Prova disso é o modelo defendido pela Remo Brave, que nasceu da junção do centenário Clube do Remo, dono da maior torcida de futebol da região norte, com a Brave e-Sports. “Nossos departamentos de marketing são integrados e isso propicia patrocínios em conjunto. Então, é possível hoje que coloquemos um patrocinador na camisa do clube de futebol e vice-versa”, ensina o CEO da equipe, Tiago Sans.
Manchester City (Inglaterra), Schalke 04 (Alemanha), Sporting (Portugal) e Valencia (Espanha) são alguns clubes europeus com times de e-Sports. No fim de outubro, o milionário PSG (França) resolveu entrar nesta lista. Em uma apresentação cheia de pompa, a equipe francesa anunciou a aquisição de um dos mais consagrados jogadores de LoL, Bora Kim, conhecido como YellOwStaR, para ser diretor do seu projeto.

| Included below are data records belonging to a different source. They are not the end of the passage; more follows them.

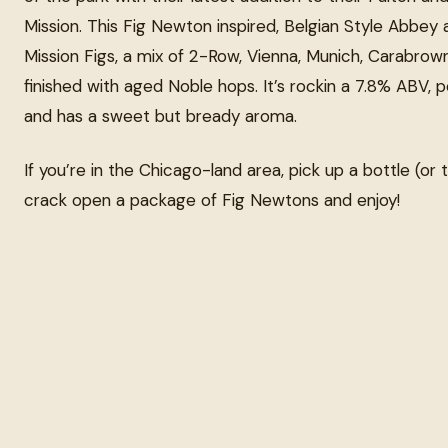
Mission. This Fig Newton inspired, Belgian Style Abbey 
Mission Figs, a mix of 2-Row, Vienna, Munich, Carabrow
finished with aged Noble hops. It’s rockin a 7.8% ABV, p
and has a sweet but bready aroma.
If you’re in the Chicago-land area, pick up a bottle (or 
crack open a package of Fig Newtons and enjoy!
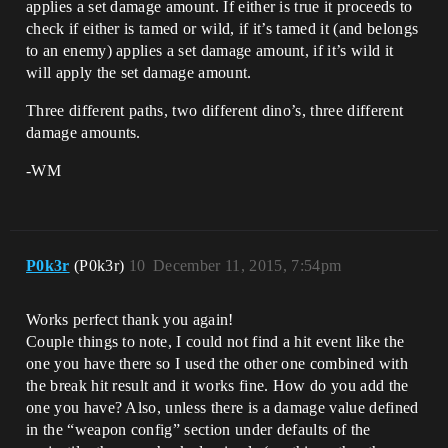
applies a set damage amount. If either is true it proceeds to
check if either is tamed or wild, if it’s tamed it (and belongs
to an enemy) applies a set damage amount, if it’s wild it
will apply the set damage amount.
Three different paths, two different dino’s, three different
damage amounts.
-WM
P0k3r
(P0k3r)
10
December 11, 2015, 7:54pm
Works perfect thank you again!
Couple things to note, I could not find a hit event like the
one you have there so I used the other one combined with
the break hit result and it works fine. How do you add the
one you have? Also, unless there is a damage value defined
in the “weapon config” section under defaults of the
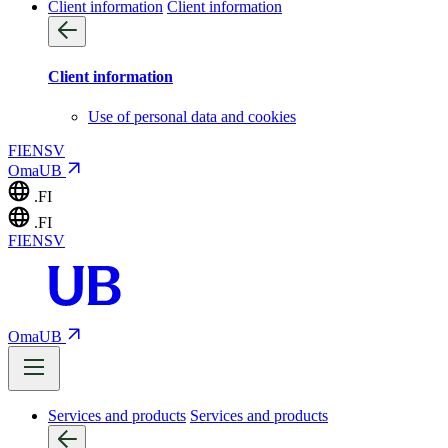
Client information
Client information
Client information
Use of personal data and cookies
FI
EN
SV
OmaUB
.FI
.FI
FI
EN
SV
OmaUB
Services and products
Services and products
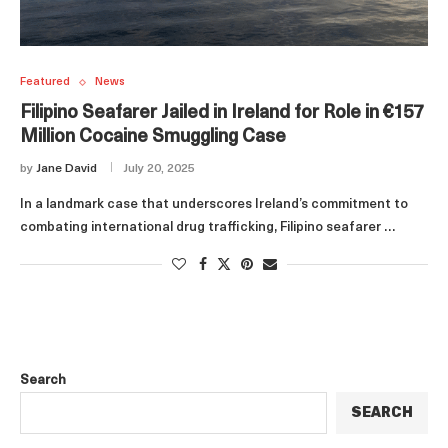
Featured
News
Filipino Seafarer Jailed in Ireland for Role in €157
Million Cocaine Smuggling Case
by
Jane David
July 20, 2025
In a landmark case that underscores Ireland’s commitment to
combating international drug trafficking, Filipino seafarer …
Search
SEARCH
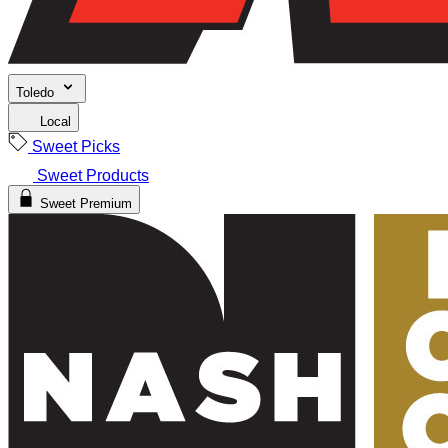
Toledo
Local
Sweet Picks
Sweet Products
Sweet Premium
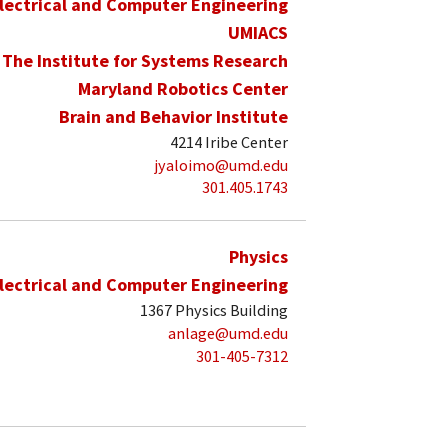
lectrical and Computer Engineering
UMIACS
The Institute for Systems Research
Maryland Robotics Center
Brain and Behavior Institute
4214 Iribe Center
jyaloimo@umd.edu
301.405.1743
Physics
lectrical and Computer Engineering
1367 Physics Building
anlage@umd.edu
301-405-7312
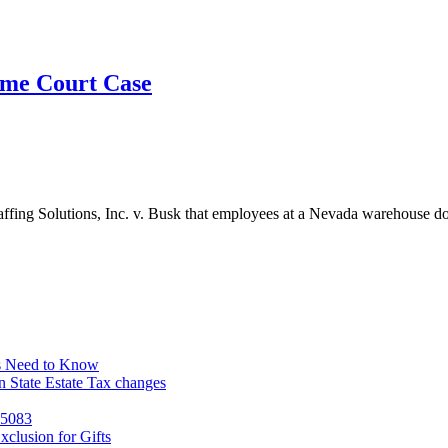
eme Court Case
affing Solutions, Inc. v. Busk that employees at a Nevada warehouse d
s Need to Know
 State Estate Tax changes
 5083
clusion for Gifts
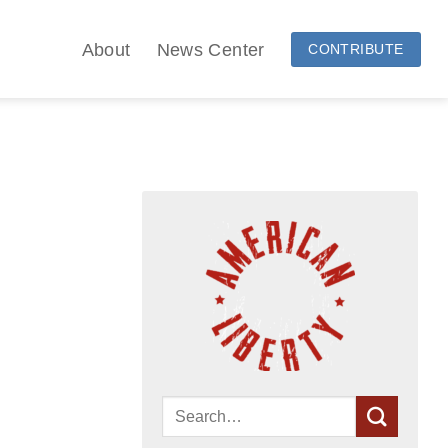
About
News Center
CONTRIBUTE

Junto com ele também foram apresentados Lucas “Daxe” Cuillerier e August “Agge” Rosenmeier – ese último atual campeão mundial do torneio oficial da Fifa de simulador de futebol produzido pela Eletronic Arts.
CORRENTO ATRÁS-A entidade máxima do futebol mundial também está de olho nesse mercado. Em documento de 69 páginas chamado “A visão para o futuro”, a Fifa diz que vai “estabelecer uma equipe dedicada a explorar as oportunidades e desenvolver uma estratégia de negócios que garantam que ela siga as tendências para ser capaz de se adaptar rapidamente ao desenvolvimento na indústria dos e-sports”. A CBF caminha na mesma direção, ao promover o primeiro Campeonato Brasileiro de Futebol Virtual, mas no game Pro Evolution Soccer, feito pela Konami.
Segundo o presidente da Fifa, Gianni Infantino, a intenção da entidade é “imitar a produção de eventos globais em campo com uma produção melhorada de competições de Fifa virtual.”
A entrada de times famosos pode nessa corrida ajudar a alavancar o futebol na lista dos jogos preferidos pelos ‘gamers’. Segundo dados de julho da Newzoo, uma das principais condutoras de pesquisas sobre a indústria de game, o primeiro simulador de futebol aparece apenas na 18.ª posição entre os jogos mais assistidos, em lista liderada por LoL, Dota 2 e Counter Strike.